API description

This section gives the big picture of all the APIs QBDI offers. It may help you better understand the way QBDI works and the overall design behind it.

Injection

Instrumentation with QBDI implies having both QBDI and the target program inside the same process. Three types of injections are currently possible with QBDI.

Create a QBDI program

The first type of injection is to create an executable that uses QBDI and loads the target code. This injection is available with C, C++ and PyQBDI APIs and should be used if you can compile the target code inside the client binary or load it as a library.

The main steps of this injection are:

  • Load the code (dlopen, LoadLibrary, …)

  • Initialise a new QBDI VM

  • Select instrumentation ranges

  • Allocate a stack for the target process

  • Define callbacks

  • Call a target method inside the VM

Inject a preload library

This injection forces the loader to add a custom library inside a new process. The preloaded library will catch the main address and allow users to instrument it. This injection should be used if you want to instrument a program from the start of the main method to the end.

We provide a small tool called QBDIPreload for doing so on Linux and macOS. QBDIPreload (and its implementation PyQBDIPreload for PyQBDI) automatically puts a hook on the main method and accordingly prepares a QBDI VM that can be used out of the box.
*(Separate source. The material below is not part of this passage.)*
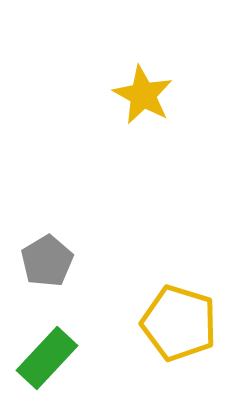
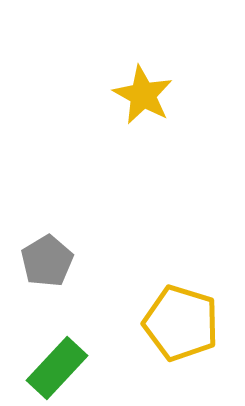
yellow pentagon: moved 2 px right
green rectangle: moved 10 px right, 10 px down
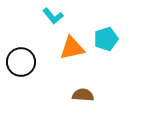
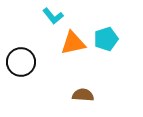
orange triangle: moved 1 px right, 5 px up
Typically, the different stages are:

Inject with Frida

Frida works on a wide variety of systems and brings powerful and handy injection mechanisms. It is why the Frida/QBDI subproject relies on those to inject itself into processes. On top of that, while developing their scripts, users are free to take advantage of both Frida and QBDI APIs.

Tracing a specific function can be summed up as:

  • Inject a script into a process with Frida

  • Put callbacks on the target functions

  • Wait for the hooks to be triggered

  • Create a QBDI VM, synchronise the context and define instrumentation ranges

  • Register callbacks

  • Remove the instrumentation added by Frida

  • Run the function in the context of QBDI

  • Restore the Frida hook for potential future calls

  • Return the return value obtained from QBDI

Instrumentation ranges

The Instrumentation Range is a range of addresses where QBDI will intrument the original code. When the programme counter gets out of this scope, QBDI will try to restore a native and uninstrumented execution. For performance reasons, it is rarely recommended to instrument all the guest code. Moreover, you must bear in mind that QBDI shares the same standard library as the guest and some methods are not reentrant (more details in Limitations).

The current mechanism is implemented by the ExecBroker and only supports external calls out of the instrumentation range. When the execution gets out of the range, ExecBroker will try to find an address on the stack that is inside the instrumentation range. If an address is found, it will be replaced by a custom one and the execution is restored without instrumentation. When the process returns to this address ExecBroker will capture its state and continue the execution at the expected address. If any valid return address is found, the instrumentation will continue until finding a valid return address.

The following limitations are known:

  • The instrumentation range must be at a function level, and if possible, at library level. A range that includes only some instructions of a function will produce an unpredictable result.

  • When the native instrumentation goes out of the instrumentation range, the only method to restore the instrumentation is to return to the modified address. Any other executions of code inside the instrumentation range will not be caught (callbacks, …).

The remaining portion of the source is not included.